In 1999 the American Academy of Pediatrics recommended that the FDA remove mercury from childhood vaccines in the US. And by 2001, a preservative called thimerosal, which contains mercury as the active ingredient, was largely removed from most adult and pediatric vaccines.
But because mercury is so effective, the FDA still permits limited use of thimerosal today in some childhood vaccines and in multi-use flu vaccines for both children and adults.
Mercury exposure in childhood vaccines
Trace amounts of mercury (1 mcg or less per injection) are considered safe by the FDA, CDC and NIH, and may be present in some routine childhood vaccinations. However, children who are injected with multiple vaccines in a single visit or over a short period of time may accumulate several doses of mercury at once.
Trace amounts of mercury are processed and eliminated by the body, so parents can reduce the accumulation of mercury in their child’s body by spreading vaccinations over a longer period of time. Speak with your doctor about creating a longer schedule for vaccines, so your child’s body has time to process and eliminate the first round of mercury before the next round is administered.

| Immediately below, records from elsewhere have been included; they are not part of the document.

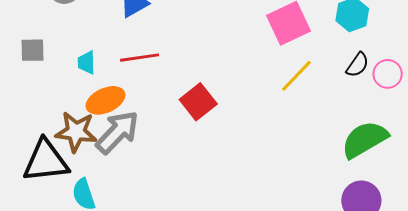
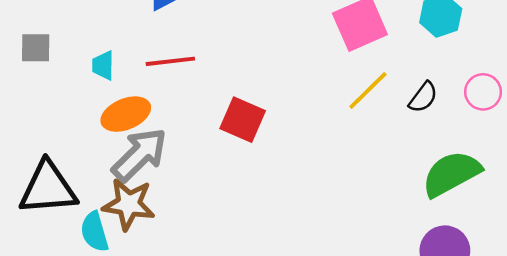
black semicircle: (358, 65) -> (423, 97), moved
red square: (198, 102) -> (243, 120), turned -30
brown star: (76, 132) -> (129, 204), moved

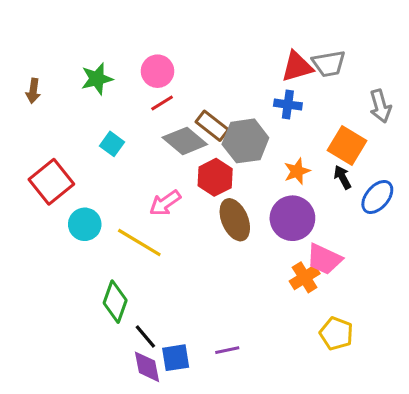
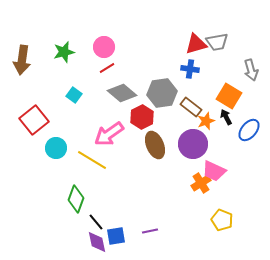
brown arrow: (33, 91) -> (22, 60), size x1.8
brown rectangle: (212, 126) -> (191, 107), moved
orange star: (297, 171) -> (206, 121), moved
pink arrow: (165, 203) -> (109, 134), size x1.4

Mercury exposure through flu shots
Flu shots are often packaged in multi-use vials, which means that a single vial contains enough vaccine to treat multiple patients. A fresh needle is used for each patient, but because the vial is pierced multiple times, there is an increased chance for contamination. As a result, more thimerosal is needed for multi-use vials, exposing each flu shot patient to a higher dose (up to 25 mcg) of mercury.Packaging flu shots in a multi-use vial can significantly lower the cost of the vaccine, making it more affordable for patients. The higher measure of mercury is still considered safe, but concerned parents and patients can reduce their exposure by paying a premium for single-dose flu shots.
Alternatively, patients from 2 to 49 years of age may be a candidate for thimerosal-free flu shots administered as a nasal spray. As with most drugs, the nasal spray flu vaccine may not be suitable for everyone and may not cover all strains of the virus. The CDC offers a list of who may be eligible.
The CDC also offers this list of available flu shots and their associated mercury levels. You may be able to choose a shot that is lower in mercury, if your doctor or pharmacy carries it.
Skipping the annual flu shot isn’t for everyone, but it is one way to avoid mercury altogether.
Good to know
Vaccines labeled as “thimerosal-free” or “mercury-free” may still retain trace amounts of mercury left over from the manufacturing process, even if the preservative was not directly added as an ingredient. These trace amounts are considered safe by the FDA, CDC and NIH.